Dün de bazı gazeteler, uçağın ’kara kutu’larında kayıt olmadığını, bu nedenle pilot hatası olabileceğini vurgulamaya çalışıyorlar. Oysa bu kayıtların olmaması, uçağın teknik donanımlarının, yön göstergelerinin, yükseklik göstergelerinin de arızalı olabileceğini akla getirmez mi?
Bu nasıl bir zihniyet?
Ülkemizi 3. dünya ülkesi konumuna sokup, hurda uçakların alımına izin verip ve yeterli denetlemeleri yapmadan havayollarını özendiren, ’sivil havacılığın, AKP döneminde geliştiğini’ söyleyen ve ülke insanına değer vermeyen zihniyeti sorgulamak gerekmez mi?
Basınımıza çok görev düşüyor... Başbakan da olsa, açıklamalarını yayınlarken bazı hususları sorgulamak, özetle basının eleştiri, yorum hakkını daha fazla kullanması, kamuoyu oluşturması, hatta denetleme görevini her zamankinden daha fazla üstlenmesi gerektiğine inanıyorum.
Şehnaz Doğan YÜZER
Mesaj Panosu
İÇİŞLERİ Bakanlığı Basın ve Halkla İlişkiler Müşaviri İbrahim Saraçoğlu, dünkü ’Bazı isimler yan yana gelince’ başlıklı yazımızda geçen İçişleri Bakanı Beşir Atalay’ın Pollmark araştırma ve düşünce kuruluşunun kurucularından olmadığını açıkladı.
’ALEVİ-Sünni kamplaşmasına dönük oyunlar; Esenyurt’a dikkat’ yazımızda Merzifon’un Çorum’a bağlı olduğunu yazmışız.

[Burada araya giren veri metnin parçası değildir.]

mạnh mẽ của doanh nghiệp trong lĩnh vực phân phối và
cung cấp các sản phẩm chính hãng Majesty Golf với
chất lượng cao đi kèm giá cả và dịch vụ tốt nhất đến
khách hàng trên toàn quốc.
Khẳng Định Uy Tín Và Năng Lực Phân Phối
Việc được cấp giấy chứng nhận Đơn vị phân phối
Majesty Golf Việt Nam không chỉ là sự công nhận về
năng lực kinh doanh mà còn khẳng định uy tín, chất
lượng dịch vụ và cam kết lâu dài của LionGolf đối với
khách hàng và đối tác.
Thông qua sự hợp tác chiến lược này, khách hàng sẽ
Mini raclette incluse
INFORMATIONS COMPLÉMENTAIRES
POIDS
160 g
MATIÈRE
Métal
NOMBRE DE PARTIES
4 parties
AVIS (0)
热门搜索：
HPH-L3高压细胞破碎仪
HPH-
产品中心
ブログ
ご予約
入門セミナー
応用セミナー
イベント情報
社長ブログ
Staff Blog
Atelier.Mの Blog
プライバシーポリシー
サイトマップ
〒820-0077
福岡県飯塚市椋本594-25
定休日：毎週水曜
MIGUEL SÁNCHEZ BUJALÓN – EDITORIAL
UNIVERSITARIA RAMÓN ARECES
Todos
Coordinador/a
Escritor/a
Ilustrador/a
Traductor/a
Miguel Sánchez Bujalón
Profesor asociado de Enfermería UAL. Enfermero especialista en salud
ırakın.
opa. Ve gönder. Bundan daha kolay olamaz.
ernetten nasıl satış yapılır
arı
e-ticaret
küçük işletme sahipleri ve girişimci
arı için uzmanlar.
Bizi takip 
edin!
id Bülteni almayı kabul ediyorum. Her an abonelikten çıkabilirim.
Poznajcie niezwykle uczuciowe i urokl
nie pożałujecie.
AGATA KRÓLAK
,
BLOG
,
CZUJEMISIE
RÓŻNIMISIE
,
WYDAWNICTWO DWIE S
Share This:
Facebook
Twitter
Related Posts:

Merzifon, okurlarımızın da uyardıkları gibi Amasya’ya bağlıdır. Düzeltir, özür dileriz.
GENELKURMAY Başkanımız, Meclis’te PKK olduğunu açıkladı. Peki irtica yok mu; var. Yani iki iç tehdit Meclis’te denilebilir mi? Tartışma konusu olmaz mı? C. TEKELİ
’MÜZİK Yaşamımıza Atatürk’ün Kazandırdığı Dünya Çapında 4 Büyük Bestecimizin Profili’ konulu müzikli söyleşi, Yapı Kredi Sermet Çifter Salonunda; bugün 18.30’de. Klavsen sanatçısı Doç. Leyla Pınar söyleşide; doğumunun 100. yıldönümünde Ahmet Adnan Saygun’u, ölümünün 20. yıldönümünde Ekrem Zeki Ün’ü, 10. yıldönümünde Cengiz Tanç’ı ve 1. yıldönümünde olan Cenan Akın’ı anlatacak.